Print every line below without adding or leaving out a single word.

Data to use
:::
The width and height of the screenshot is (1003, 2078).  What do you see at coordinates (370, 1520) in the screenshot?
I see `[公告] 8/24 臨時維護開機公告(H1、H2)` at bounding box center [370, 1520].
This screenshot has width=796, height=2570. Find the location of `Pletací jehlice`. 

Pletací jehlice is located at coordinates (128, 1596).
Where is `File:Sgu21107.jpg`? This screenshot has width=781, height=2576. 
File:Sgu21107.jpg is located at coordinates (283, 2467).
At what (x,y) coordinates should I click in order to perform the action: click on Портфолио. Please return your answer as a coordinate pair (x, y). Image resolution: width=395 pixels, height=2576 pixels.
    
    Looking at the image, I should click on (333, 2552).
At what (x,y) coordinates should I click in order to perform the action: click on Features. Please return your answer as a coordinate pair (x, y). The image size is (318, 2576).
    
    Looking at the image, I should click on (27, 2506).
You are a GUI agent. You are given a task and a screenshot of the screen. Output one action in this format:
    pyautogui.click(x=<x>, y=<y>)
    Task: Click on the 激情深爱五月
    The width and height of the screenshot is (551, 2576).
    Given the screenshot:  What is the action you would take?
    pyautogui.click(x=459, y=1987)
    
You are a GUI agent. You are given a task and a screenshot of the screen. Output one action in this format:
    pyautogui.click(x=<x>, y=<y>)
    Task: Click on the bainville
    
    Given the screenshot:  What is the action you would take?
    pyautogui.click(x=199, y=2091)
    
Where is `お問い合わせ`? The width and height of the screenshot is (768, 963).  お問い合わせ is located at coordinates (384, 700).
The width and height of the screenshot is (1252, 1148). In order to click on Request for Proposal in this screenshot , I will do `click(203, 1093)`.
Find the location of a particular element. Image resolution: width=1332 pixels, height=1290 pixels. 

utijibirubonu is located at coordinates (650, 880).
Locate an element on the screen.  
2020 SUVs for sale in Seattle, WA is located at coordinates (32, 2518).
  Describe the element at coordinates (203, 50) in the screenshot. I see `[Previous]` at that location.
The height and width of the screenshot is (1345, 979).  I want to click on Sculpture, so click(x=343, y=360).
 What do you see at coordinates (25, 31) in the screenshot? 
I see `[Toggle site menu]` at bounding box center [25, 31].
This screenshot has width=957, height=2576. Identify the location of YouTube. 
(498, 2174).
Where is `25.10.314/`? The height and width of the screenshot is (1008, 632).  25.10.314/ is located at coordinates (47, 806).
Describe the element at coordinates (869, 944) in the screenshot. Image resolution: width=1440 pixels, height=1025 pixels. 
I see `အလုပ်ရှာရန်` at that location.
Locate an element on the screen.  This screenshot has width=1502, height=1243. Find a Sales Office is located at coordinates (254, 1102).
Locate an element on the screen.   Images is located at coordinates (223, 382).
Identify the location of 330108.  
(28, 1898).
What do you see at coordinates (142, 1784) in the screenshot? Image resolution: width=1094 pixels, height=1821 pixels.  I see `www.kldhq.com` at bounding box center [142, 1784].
:::
Written reply
The width and height of the screenshot is (1003, 2078).  What do you see at coordinates (370, 1520) in the screenshot?
I see `[公告] 8/24 臨時維護開機公告(H1、H2)` at bounding box center [370, 1520].
This screenshot has width=796, height=2570. Find the location of `Pletací jehlice`. 

Pletací jehlice is located at coordinates (128, 1596).
Where is `File:Sgu21107.jpg`? This screenshot has width=781, height=2576. 
File:Sgu21107.jpg is located at coordinates (283, 2467).
At what (x,y) coordinates should I click in order to perform the action: click on Портфолио. Please return your answer as a coordinate pair (x, y). Image resolution: width=395 pixels, height=2576 pixels.
    
    Looking at the image, I should click on (333, 2552).
At what (x,y) coordinates should I click in order to perform the action: click on Features. Please return your answer as a coordinate pair (x, y). The image size is (318, 2576).
    
    Looking at the image, I should click on (27, 2506).
You are a GUI agent. You are given a task and a screenshot of the screen. Output one action in this format:
    pyautogui.click(x=<x>, y=<y>)
    Task: Click on the 激情深爱五月
    The width and height of the screenshot is (551, 2576).
    Given the screenshot:  What is the action you would take?
    pyautogui.click(x=459, y=1987)
    
You are a GUI agent. You are given a task and a screenshot of the screen. Output one action in this format:
    pyautogui.click(x=<x>, y=<y>)
    Task: Click on the bainville
    
    Given the screenshot:  What is the action you would take?
    pyautogui.click(x=199, y=2091)
    
Where is `お問い合わせ`? The width and height of the screenshot is (768, 963).  お問い合わせ is located at coordinates (384, 700).
The width and height of the screenshot is (1252, 1148). In order to click on Request for Proposal in this screenshot , I will do `click(203, 1093)`.
Find the location of a particular element. Image resolution: width=1332 pixels, height=1290 pixels. 

utijibirubonu is located at coordinates (650, 880).
Locate an element on the screen.  
2020 SUVs for sale in Seattle, WA is located at coordinates (32, 2518).
  Describe the element at coordinates (203, 50) in the screenshot. I see `[Previous]` at that location.
The height and width of the screenshot is (1345, 979).  I want to click on Sculpture, so click(x=343, y=360).
 What do you see at coordinates (25, 31) in the screenshot? 
I see `[Toggle site menu]` at bounding box center [25, 31].
This screenshot has width=957, height=2576. Identify the location of YouTube. 
(498, 2174).
Where is `25.10.314/`? The height and width of the screenshot is (1008, 632).  25.10.314/ is located at coordinates (47, 806).
Describe the element at coordinates (869, 944) in the screenshot. Image resolution: width=1440 pixels, height=1025 pixels. 
I see `အလုပ်ရှာရန်` at that location.
Locate an element on the screen.  This screenshot has width=1502, height=1243. Find a Sales Office is located at coordinates (254, 1102).
Locate an element on the screen.   Images is located at coordinates (223, 382).
Identify the location of 330108.  
(28, 1898).
What do you see at coordinates (142, 1784) in the screenshot? Image resolution: width=1094 pixels, height=1821 pixels.  I see `www.kldhq.com` at bounding box center [142, 1784].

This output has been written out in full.